■ WORK ITEM
Filter these entries down to lines holding "high".

■ DATA SHOWN
- Opening Delimiter -
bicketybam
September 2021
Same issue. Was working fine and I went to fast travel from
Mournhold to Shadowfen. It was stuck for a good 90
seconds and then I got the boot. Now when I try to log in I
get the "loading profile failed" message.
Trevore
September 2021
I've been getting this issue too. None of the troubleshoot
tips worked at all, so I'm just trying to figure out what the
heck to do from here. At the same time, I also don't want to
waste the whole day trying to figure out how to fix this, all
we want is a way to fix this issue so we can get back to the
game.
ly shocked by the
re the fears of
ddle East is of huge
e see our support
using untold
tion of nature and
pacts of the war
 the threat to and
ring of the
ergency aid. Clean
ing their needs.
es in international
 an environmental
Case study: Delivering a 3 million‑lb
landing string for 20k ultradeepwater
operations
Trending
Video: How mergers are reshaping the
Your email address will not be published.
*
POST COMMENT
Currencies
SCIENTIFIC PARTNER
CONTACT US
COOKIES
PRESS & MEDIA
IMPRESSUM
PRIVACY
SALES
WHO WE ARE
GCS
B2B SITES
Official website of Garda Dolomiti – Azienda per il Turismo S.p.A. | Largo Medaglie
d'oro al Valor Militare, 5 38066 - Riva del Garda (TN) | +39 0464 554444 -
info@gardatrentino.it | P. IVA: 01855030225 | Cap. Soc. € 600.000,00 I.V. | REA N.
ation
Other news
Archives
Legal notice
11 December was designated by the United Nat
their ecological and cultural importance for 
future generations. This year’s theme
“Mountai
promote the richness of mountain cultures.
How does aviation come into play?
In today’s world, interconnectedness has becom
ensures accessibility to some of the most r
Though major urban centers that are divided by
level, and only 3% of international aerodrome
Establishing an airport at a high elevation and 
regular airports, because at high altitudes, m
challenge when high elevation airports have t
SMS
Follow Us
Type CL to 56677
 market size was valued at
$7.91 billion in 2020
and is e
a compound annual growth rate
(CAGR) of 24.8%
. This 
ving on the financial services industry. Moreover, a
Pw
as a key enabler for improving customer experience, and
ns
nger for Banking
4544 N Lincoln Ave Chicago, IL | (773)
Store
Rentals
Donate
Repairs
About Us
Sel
- Closing Delimiter -
- Opening Delimiter -
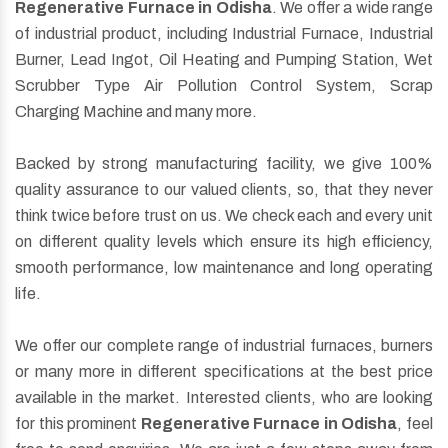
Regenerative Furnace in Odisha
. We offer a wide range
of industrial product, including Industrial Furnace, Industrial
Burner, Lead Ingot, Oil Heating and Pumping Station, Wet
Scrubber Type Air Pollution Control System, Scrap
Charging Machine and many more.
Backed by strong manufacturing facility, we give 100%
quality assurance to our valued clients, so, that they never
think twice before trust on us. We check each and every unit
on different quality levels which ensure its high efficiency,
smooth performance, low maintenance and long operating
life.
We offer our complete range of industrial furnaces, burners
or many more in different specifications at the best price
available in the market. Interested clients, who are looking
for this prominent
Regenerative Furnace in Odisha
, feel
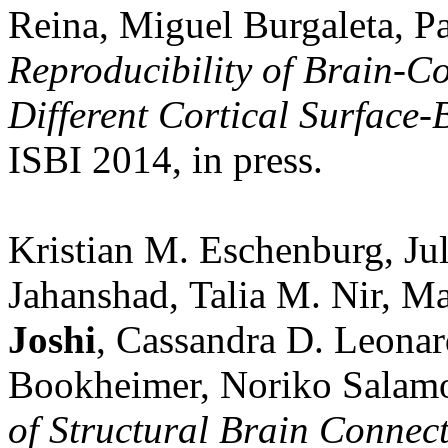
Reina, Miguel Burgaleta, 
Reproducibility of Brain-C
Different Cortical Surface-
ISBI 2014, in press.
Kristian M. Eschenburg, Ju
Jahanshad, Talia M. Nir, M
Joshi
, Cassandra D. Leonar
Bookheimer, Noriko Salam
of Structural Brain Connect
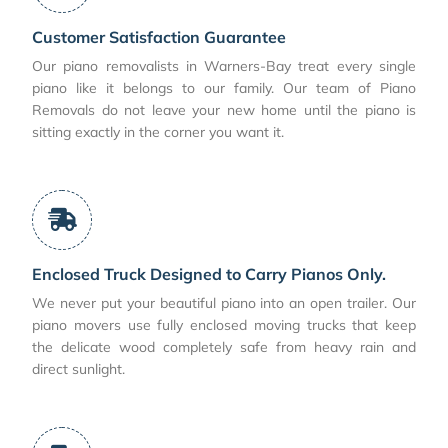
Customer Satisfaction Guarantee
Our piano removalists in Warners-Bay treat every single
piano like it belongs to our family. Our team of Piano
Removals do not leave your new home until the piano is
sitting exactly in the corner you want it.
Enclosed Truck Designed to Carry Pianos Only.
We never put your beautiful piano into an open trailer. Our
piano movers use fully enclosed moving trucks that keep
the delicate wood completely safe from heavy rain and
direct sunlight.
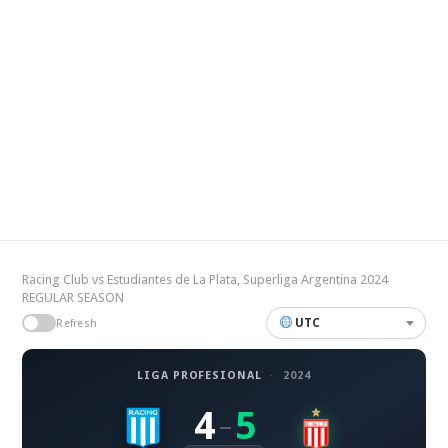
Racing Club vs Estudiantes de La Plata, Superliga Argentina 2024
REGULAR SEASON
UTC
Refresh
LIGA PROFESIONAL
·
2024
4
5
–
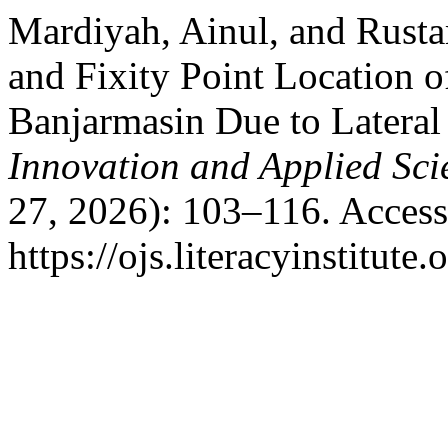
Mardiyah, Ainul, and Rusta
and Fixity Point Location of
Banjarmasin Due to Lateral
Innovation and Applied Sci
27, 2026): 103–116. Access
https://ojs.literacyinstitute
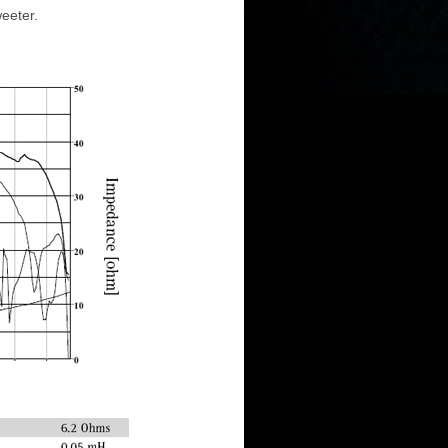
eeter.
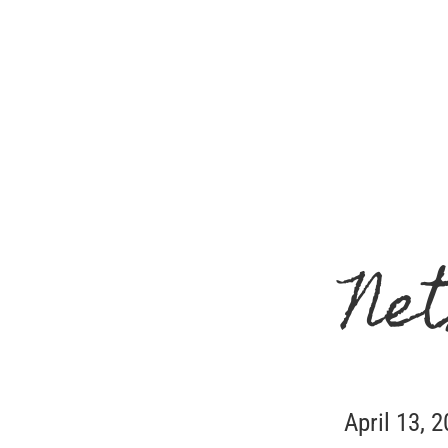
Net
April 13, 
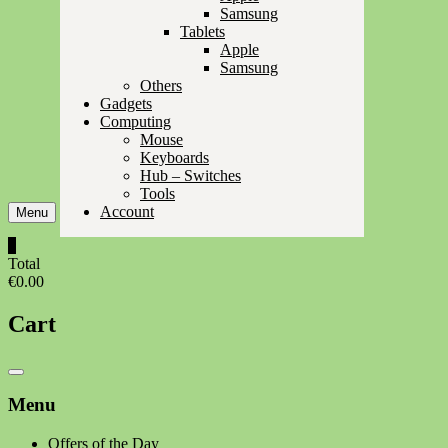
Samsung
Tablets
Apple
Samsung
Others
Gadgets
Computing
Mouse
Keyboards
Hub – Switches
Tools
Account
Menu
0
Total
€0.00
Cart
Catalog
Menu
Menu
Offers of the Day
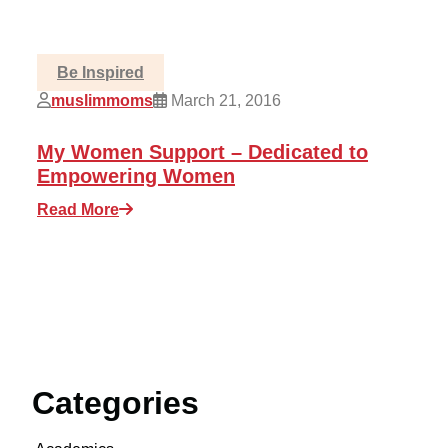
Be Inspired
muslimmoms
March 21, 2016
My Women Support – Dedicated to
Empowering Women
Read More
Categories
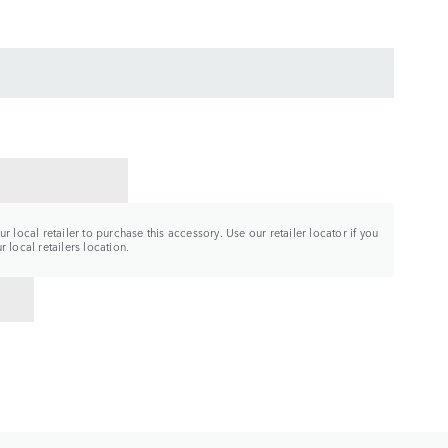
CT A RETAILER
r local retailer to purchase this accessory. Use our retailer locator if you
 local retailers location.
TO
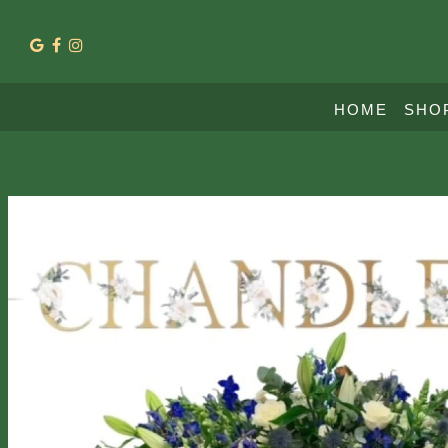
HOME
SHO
- Closing Delimiter -
■ ANSWER FOR THE TASK
Establishing an airport at a high elevation and 
regular airports, because at high altitudes, m
challenge when high elevation airports have t
on different quality levels which ensure its high efficiency,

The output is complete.